*** Supplied material ***

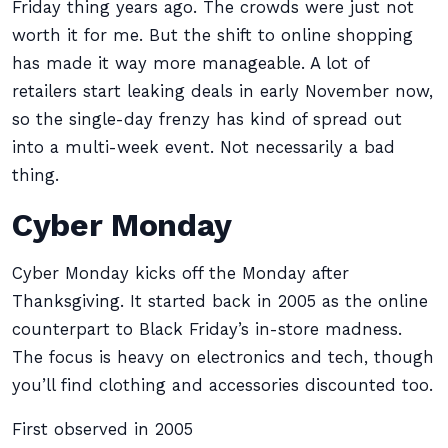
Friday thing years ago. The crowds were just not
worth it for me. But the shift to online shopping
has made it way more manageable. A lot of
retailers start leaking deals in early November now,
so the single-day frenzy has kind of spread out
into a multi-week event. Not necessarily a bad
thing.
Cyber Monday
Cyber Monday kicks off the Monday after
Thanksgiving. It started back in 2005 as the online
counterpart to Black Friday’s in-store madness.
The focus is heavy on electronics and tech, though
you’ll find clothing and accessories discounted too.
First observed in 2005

*** End of Supplied material ***
*** Supplied material ***

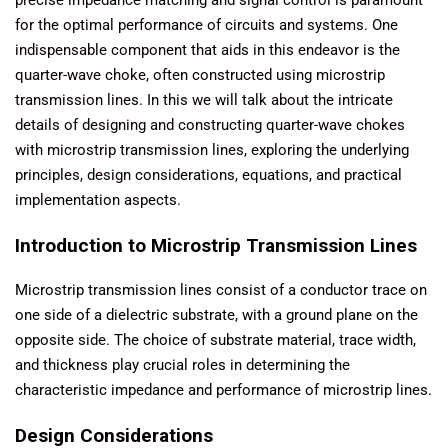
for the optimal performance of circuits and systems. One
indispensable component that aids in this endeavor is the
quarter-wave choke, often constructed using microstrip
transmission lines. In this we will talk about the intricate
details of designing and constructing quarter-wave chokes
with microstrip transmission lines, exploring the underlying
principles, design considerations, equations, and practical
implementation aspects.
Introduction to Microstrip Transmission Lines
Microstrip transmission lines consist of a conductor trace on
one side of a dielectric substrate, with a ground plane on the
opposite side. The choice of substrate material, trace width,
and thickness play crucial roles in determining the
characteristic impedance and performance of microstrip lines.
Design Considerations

*** End of Supplied material ***
*** Supplied material ***

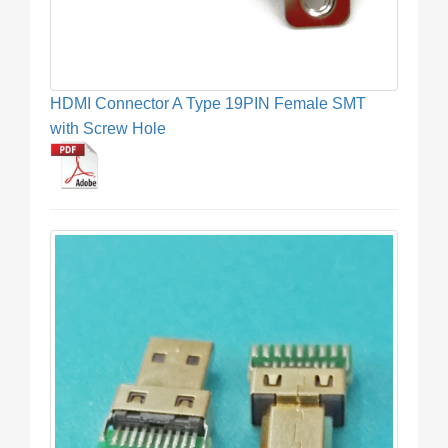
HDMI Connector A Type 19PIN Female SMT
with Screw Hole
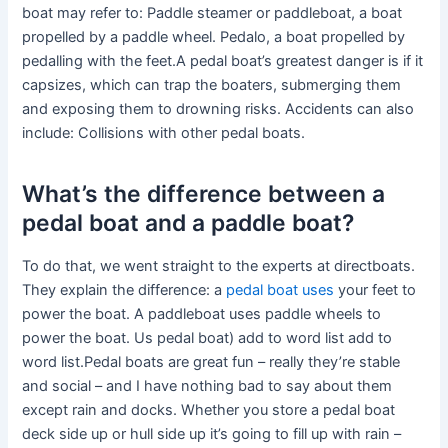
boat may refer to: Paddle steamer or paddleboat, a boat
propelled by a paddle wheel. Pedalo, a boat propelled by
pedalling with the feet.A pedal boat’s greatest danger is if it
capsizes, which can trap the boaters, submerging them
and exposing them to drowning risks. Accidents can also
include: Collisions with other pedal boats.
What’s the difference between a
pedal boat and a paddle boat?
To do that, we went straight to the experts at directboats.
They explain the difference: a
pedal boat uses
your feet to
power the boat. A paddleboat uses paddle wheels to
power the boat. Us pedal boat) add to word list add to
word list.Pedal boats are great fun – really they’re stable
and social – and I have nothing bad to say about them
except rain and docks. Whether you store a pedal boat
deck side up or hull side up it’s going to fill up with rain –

*** End of Supplied material ***

» **Task goal**
Set down word for word the lines above from the one with "HDMI Connector A Type 19PIN Female SMT" up to and including the one with "capsizes, which can". Omit every picture.

» **Exercise output**
HDMI Connector A Type 19PIN Female SMT
with Screw Hole
boat may refer to: Paddle steamer or paddleboat, a boat
propelled by a paddle wheel. Pedalo, a boat propelled by
pedalling with the feet.A pedal boat’s greatest danger is if it
capsizes, which can trap the boaters, submerging them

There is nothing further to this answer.